Dangers pour l’économie locale

Philippe Koeberlé va plus loin, car la pollution de nos rivières met en danger certaines filières économiques comtoises.

« Une rivière peut être vue comme un arbre dont on ne voit pas les racines, ce qui ne les empêchent pas de plonger dans un environnement très large ».
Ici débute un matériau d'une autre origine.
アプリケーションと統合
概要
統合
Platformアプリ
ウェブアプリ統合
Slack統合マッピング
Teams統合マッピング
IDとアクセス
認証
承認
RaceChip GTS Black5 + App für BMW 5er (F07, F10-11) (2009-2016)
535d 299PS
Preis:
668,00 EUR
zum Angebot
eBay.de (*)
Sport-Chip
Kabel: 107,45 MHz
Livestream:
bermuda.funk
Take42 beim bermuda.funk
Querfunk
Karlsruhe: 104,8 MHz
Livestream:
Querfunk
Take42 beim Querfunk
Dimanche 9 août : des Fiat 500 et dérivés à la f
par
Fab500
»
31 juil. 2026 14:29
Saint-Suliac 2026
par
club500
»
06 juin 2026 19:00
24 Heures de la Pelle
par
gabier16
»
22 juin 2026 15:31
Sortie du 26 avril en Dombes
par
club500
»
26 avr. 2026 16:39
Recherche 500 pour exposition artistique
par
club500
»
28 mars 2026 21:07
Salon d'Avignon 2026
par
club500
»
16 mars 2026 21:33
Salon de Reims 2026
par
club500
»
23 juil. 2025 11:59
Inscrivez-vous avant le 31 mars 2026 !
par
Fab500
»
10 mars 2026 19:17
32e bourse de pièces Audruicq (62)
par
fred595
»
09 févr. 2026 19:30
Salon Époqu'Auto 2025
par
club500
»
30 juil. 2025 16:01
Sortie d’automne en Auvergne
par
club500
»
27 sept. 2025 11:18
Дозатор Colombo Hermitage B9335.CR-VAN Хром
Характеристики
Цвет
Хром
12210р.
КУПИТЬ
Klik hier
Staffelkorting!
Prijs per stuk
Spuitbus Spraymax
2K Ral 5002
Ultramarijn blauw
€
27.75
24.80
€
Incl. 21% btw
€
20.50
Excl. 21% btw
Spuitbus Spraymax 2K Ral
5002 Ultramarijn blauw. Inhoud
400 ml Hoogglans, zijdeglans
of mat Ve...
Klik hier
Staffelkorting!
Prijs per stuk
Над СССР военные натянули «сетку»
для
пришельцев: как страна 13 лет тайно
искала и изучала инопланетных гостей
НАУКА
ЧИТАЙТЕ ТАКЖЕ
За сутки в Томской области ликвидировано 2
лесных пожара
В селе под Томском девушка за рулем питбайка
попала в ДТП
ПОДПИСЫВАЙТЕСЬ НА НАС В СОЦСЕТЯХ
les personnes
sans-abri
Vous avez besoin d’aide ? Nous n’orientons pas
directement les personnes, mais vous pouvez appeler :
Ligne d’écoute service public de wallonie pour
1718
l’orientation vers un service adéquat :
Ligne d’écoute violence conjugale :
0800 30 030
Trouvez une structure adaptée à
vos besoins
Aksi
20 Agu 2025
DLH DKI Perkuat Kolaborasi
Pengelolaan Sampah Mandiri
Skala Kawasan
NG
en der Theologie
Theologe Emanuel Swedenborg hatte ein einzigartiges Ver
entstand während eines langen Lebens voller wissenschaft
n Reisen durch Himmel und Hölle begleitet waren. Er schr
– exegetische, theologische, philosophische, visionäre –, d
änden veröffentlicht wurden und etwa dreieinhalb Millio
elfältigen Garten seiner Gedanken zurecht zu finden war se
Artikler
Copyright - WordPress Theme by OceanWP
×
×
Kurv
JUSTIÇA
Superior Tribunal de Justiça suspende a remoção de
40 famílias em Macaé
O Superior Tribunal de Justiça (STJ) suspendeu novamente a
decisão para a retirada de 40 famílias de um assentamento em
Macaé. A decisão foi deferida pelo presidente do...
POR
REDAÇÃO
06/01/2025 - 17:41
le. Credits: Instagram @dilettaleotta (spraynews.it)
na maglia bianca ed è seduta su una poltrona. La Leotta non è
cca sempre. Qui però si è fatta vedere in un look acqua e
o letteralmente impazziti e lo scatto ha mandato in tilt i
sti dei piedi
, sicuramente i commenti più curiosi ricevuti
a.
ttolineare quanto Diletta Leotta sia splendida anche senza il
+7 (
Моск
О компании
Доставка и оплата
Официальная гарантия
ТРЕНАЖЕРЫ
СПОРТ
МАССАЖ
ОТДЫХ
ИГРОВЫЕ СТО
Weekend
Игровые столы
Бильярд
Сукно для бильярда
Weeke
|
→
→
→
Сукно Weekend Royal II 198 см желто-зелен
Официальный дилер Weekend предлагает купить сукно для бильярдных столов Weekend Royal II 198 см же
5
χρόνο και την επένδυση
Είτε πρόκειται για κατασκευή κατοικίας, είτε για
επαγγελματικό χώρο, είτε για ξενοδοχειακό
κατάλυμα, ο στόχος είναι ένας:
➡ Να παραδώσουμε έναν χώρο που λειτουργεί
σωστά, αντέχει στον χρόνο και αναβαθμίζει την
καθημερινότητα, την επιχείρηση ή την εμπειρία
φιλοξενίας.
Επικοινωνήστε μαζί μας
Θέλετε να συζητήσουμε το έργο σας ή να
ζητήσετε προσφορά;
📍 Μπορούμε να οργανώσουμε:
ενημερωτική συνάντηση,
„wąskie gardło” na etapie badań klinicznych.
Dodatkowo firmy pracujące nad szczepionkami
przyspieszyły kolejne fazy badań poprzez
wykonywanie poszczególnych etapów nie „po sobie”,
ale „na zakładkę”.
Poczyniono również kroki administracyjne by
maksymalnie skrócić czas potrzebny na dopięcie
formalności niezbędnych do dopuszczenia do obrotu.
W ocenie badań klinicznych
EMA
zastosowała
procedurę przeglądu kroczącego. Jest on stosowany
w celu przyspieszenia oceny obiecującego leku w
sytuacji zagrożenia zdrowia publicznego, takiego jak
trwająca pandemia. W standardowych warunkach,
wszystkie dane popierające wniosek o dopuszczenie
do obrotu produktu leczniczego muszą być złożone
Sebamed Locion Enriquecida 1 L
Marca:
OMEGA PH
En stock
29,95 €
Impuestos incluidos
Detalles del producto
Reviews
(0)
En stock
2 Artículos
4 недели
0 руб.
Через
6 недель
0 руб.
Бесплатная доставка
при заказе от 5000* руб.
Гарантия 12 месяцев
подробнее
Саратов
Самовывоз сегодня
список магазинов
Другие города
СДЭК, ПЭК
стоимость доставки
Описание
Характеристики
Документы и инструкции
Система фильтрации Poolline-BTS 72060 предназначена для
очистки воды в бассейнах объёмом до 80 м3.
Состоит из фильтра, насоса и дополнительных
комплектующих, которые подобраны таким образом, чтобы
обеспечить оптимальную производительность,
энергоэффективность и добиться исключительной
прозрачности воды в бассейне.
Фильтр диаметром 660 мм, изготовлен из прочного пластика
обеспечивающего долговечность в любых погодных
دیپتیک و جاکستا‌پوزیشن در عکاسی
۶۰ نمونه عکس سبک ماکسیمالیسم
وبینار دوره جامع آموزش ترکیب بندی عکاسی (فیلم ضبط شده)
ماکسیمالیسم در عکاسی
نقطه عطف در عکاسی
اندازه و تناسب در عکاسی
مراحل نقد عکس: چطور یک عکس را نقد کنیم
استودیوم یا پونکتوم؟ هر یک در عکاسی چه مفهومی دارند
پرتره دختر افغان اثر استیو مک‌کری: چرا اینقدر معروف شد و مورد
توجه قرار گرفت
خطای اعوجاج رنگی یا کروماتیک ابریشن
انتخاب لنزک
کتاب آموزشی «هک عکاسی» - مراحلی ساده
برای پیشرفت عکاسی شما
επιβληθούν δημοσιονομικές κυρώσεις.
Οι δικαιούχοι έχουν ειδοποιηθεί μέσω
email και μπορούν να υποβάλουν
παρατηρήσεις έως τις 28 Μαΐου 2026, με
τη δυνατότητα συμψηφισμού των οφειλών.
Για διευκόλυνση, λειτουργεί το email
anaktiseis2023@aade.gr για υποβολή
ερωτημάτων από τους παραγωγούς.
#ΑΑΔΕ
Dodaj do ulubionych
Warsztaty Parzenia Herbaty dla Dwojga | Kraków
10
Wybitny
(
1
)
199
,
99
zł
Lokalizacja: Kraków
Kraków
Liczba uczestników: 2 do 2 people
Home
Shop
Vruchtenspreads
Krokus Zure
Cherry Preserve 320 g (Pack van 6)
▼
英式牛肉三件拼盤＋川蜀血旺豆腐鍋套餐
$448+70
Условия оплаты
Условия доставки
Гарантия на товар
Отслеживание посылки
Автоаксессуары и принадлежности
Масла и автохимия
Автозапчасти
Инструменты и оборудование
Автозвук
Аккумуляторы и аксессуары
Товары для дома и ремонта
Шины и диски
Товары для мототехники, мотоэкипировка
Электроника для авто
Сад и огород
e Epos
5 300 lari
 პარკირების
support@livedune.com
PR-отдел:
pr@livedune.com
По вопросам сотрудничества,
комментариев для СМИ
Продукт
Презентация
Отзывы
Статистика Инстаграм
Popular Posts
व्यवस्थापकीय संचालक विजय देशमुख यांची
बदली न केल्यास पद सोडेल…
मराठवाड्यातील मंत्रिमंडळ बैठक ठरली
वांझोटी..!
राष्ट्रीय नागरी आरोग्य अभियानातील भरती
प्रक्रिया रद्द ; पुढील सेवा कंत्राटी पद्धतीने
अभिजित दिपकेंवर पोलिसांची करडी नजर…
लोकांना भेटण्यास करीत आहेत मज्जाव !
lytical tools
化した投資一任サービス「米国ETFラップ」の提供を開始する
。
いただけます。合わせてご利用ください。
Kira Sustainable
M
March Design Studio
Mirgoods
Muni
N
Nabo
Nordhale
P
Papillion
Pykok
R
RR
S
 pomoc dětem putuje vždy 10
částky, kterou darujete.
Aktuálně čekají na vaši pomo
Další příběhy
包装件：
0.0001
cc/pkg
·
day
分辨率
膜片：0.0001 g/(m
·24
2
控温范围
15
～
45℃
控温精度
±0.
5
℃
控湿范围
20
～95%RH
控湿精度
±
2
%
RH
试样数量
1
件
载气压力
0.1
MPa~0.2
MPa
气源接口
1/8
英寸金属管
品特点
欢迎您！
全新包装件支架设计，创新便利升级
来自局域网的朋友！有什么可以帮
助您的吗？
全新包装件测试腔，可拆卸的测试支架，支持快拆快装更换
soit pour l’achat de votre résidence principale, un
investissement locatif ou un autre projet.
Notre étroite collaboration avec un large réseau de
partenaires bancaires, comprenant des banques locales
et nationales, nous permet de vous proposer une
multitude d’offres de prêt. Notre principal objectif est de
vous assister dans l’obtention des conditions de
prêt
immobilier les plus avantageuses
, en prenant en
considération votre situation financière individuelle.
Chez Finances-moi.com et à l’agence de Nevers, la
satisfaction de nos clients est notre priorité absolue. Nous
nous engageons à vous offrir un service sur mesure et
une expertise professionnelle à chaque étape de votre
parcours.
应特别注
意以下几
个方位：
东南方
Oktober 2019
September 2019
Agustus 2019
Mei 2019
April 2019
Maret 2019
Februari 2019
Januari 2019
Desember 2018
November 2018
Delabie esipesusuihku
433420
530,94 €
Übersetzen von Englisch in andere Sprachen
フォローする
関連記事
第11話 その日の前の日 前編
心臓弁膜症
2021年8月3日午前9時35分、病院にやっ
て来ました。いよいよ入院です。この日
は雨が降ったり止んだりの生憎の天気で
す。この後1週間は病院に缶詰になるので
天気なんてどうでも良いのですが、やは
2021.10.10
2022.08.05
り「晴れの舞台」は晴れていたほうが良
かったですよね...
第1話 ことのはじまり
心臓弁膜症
La première filière mise en danger est celle du tourisme lié à la pêche à la truite et à l’eau en général. Nos rivières, comme la Loue, le Dessoubre, le Doubs franco-suisse, jouissaient en effet d’une réputation internationale dépassant largement la Franche-Comté. Mais demain

La seconde filière potentiellement concernée pourrait être celle des productions laitières (Comté, etc). Personne n’ose dire aujourd’hui comment elles évolueront (qualité gustative, etc), de plus en plus de fermes d’élevage abandonnant le fumier au profit du lisier, lequel est beaucoup plus lessivable par les pluies et dangereux pour la diversité floristique

Et face à cela, Philippe Koeberlé propose plusieurs pistes de travail :

« Ne pas vouloir faire produire à notre terroir plus que ce qu’il peut donner, considérer le lisier comme un déchet et revenir au fumier, développer massivement l’agriculture biologique, stopper la course aux rendements dans la production laitière et l’intensification de l’élevage, construire ou compléter nos systèmes d’assainissement et de collecte des eaux usées, améliorer les méthodes de l’industrie du bois, contrôler la production des micropolluants… La tâche est grande, il n’est pas encore trop tard, mais il y a urgence ».